Librsvg gets Rusty - steveklabnik
https://people.gnome.org/~federico/news-2016-10.html
======
dikaiosune
Awesome!

I wonder if instead of using a boolean field in the Segment struct, better
results might be attained by using a tagged union (enum in Rust-speak):

    
    
        struct Point {
            x: f64, y: f64
        }
    
        enum Segment {
            Degenerate {
                p1: Point,
            },
        
            Full {
                p1: Point,
                p2: Point,
                p3: Point,
                p4: Point,
            }
        }
        
        impl Segment {
            fn upgrade(&mut self, 
                       p2: Point, 
                       p3: Point, 
                       p4: Point) {
        
                match *self {
                    Segment::Degenerate { p1 } => {
                        *self = Segment::Full {
                            p1: p1,
                            p2: p2,
                            p3: p3,
                            p4: p4,
                        };
                    }
                    
                    _ => ()
                }
            }
        }
    

I wonder if you could also get away without using the has_first_segment
variable by using the Vec::len method:

    
    
        if segments.len() > 0 {
            segment_number += 1;
        }
    

Of course, that's assuming the author doesn't find a better way to represent
the pattern of accessing the previous, half-built segment.

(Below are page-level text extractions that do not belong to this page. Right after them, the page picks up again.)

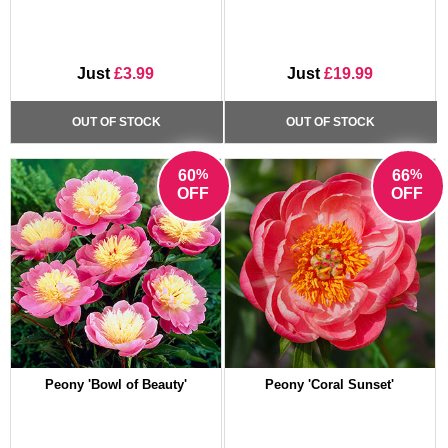
Just
£3.99
Just
£19.99
OUT OF STOCK
OUT OF STOCK
%
%
60
66
OFF
OFF
Peony 'Bowl of Beauty'
Peony 'Coral Sunset'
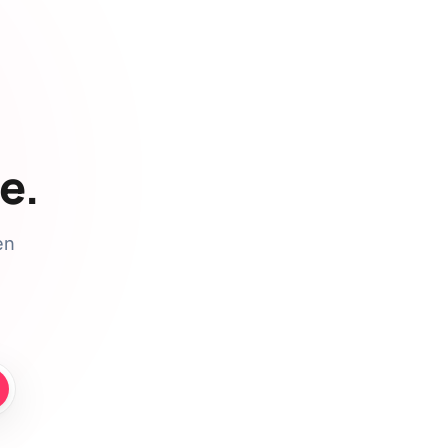
e.
en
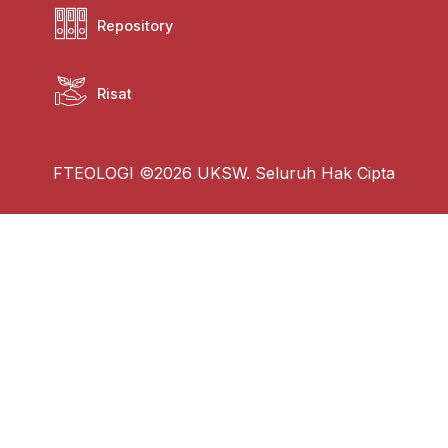
Repository
Risat
FTEOLOGI ©2026 UKSW. Seluruh Hak Cipta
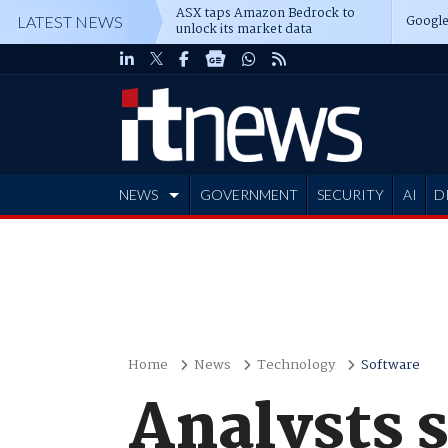
ASX taps Amazon Bedrock to
Google
LATEST NEWS
unlock its market data
NEWS
GOVERNMENT
SECURITY
AI
D
ADVERTISE
Home
News
Technology
Software
Analysts s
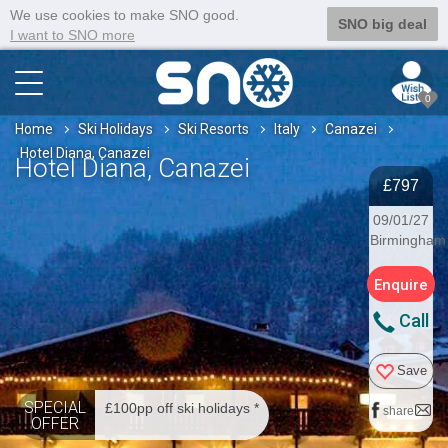
We use cookies to make SNO good.
SNO big deal
I want to SNO more
0
Home
Ski Holidays
Ski Resorts
Italy
Canazei
Hotel Diana, Canazei
Hotel Diana, Canazei
£797
09/01/27
Birmingham
Enquire
Call
Save
SPECIAL
£100pp off ski holidays *
share
OFFER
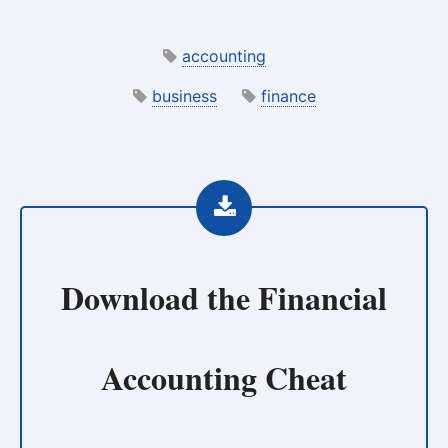
accounting
business
finance
Download the
Financial
Accounting Cheat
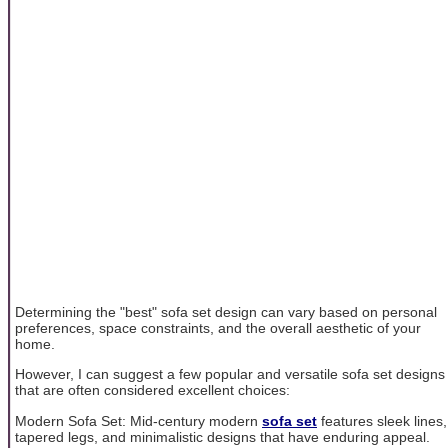
Determining the "best" sofa set design can vary based on personal
preferences, space constraints, and the overall aesthetic of your
home.
However, I can suggest a few popular and versatile sofa set designs
that are often considered excellent choices:
Modern Sofa Set: Mid-century modern
sofa set
features sleek lines,
tapered legs, and minimalistic designs that have enduring appeal.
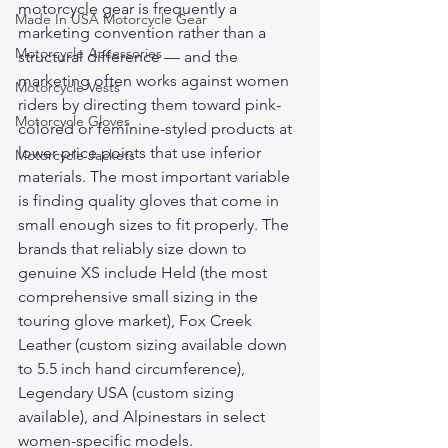
motorcycle gear is frequently a 
Made In USA Motorcycle Gear
marketing convention rather than a 
Motorcycle Accessories
structural difference — and the 
marketing often works against women 
Motorcycle Vests
riders by directing them toward pink-
Motorcycle Gloves
colored or feminine-styled products at 
lower price points that use inferior 
Motorcycle Jackets
materials. The most important variable 
is finding quality gloves that come in 
small enough sizes to fit properly. The 
brands that reliably size down to 
genuine XS include Held (the most 
comprehensive small sizing in the 
touring glove market), Fox Creek 
Leather (custom sizing available down 
to 5.5 inch hand circumference), 
Legendary USA (custom sizing 
available), and Alpinestars in select 
women-specific models.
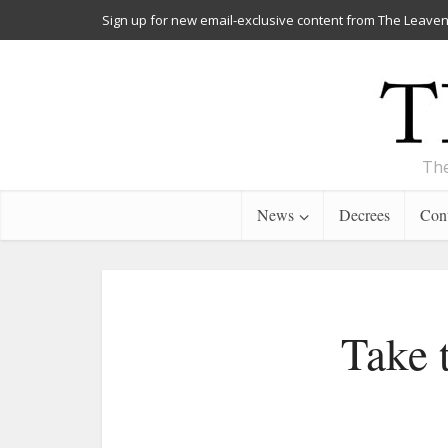
Sign up for new email-exclusive content from The Leaven
The
News
Decrees
Cont
Take 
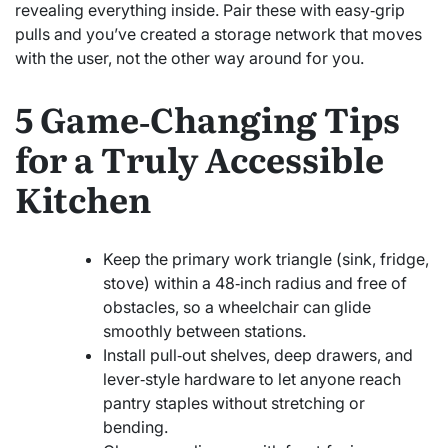
revealing everything inside. Pair these with easy‑grip
pulls and you’ve created a storage network that moves
with the user, not the other way around for you.
5 Game‑Changing Tips
for a Truly Accessible
Kitchen
Keep the primary work triangle (sink, fridge,
stove) within a 48‑inch radius and free of
obstacles, so a wheelchair can glide
smoothly between stations.
Install pull‑out shelves, deep drawers, and
lever‑style hardware to let anyone reach
pantry staples without stretching or
bending.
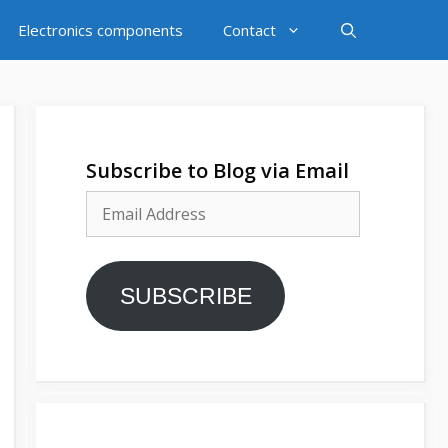
Electronics components
Contact
Subscribe to Blog via Email
Email
Address
SUBSCRIBE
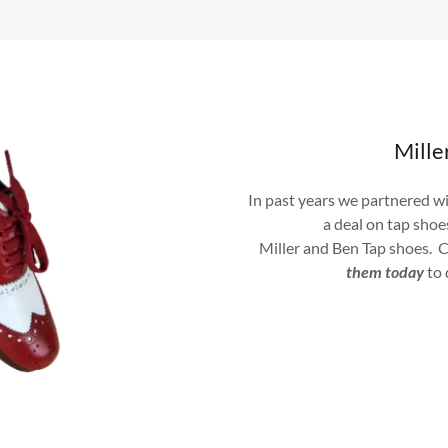
Mill
In past years we partnered w
a deal on tap sho
Miller and Ben Tap shoes. C
them today
to 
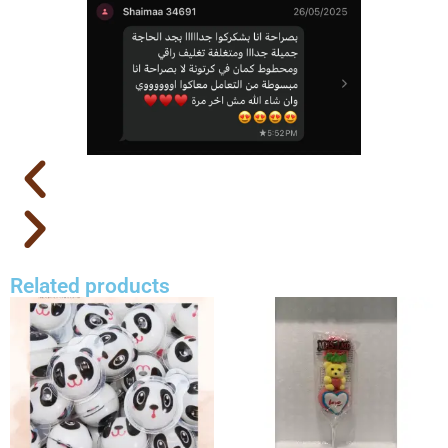
Related products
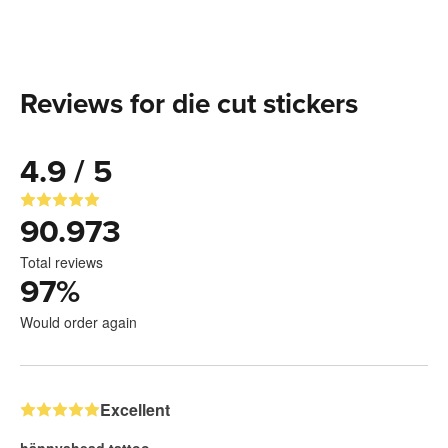
Reviews for die cut stickers
4.9 / 5
90.973
Total reviews
97
%
Would order again
Excellent
hännyahead tattoo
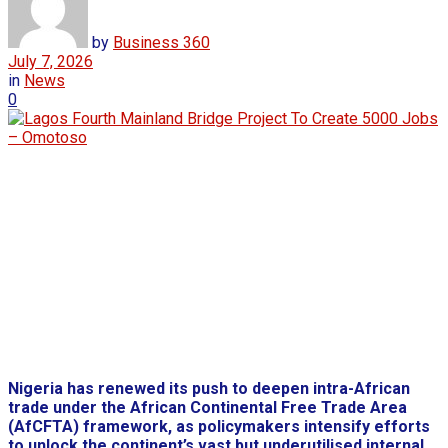
by
Business 360
July 7, 2026
in
News
0
Nigeria has renewed its push to deepen intra-African
trade under the African Continental Free Trade Area
(AfCFTA) framework, as policymakers intensify efforts
to unlock the continent’s vast but underutilised internal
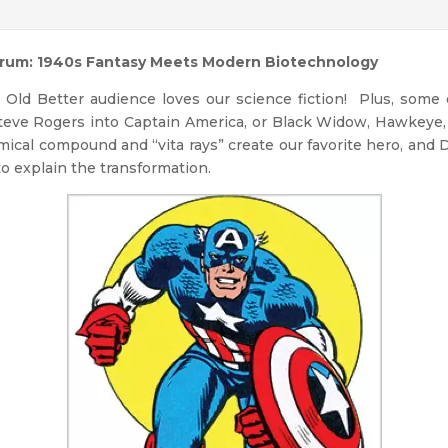
erum: 1940s Fantasy Meets Modern Biotechnology
t Old Better audience loves our science fiction! Plus, some
l Steve Rogers into Captain America, or Black Widow, Hawkeye
emical compound and “vita rays” create our favorite hero, and
to explain the transformation.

I suspect you could
perhaps do so by creating a mutable partial Segment on the stack from an
iterator's first element, and then actually looping over the remaining items
in the iterator to actually construct segments, adding them to the Vec as you
go.

EDIT: It doesn't look like this thread is going anywhere, but I saw a comment
on the Rust subreddit to use a Point struct which I quite liked, and
incorporated here.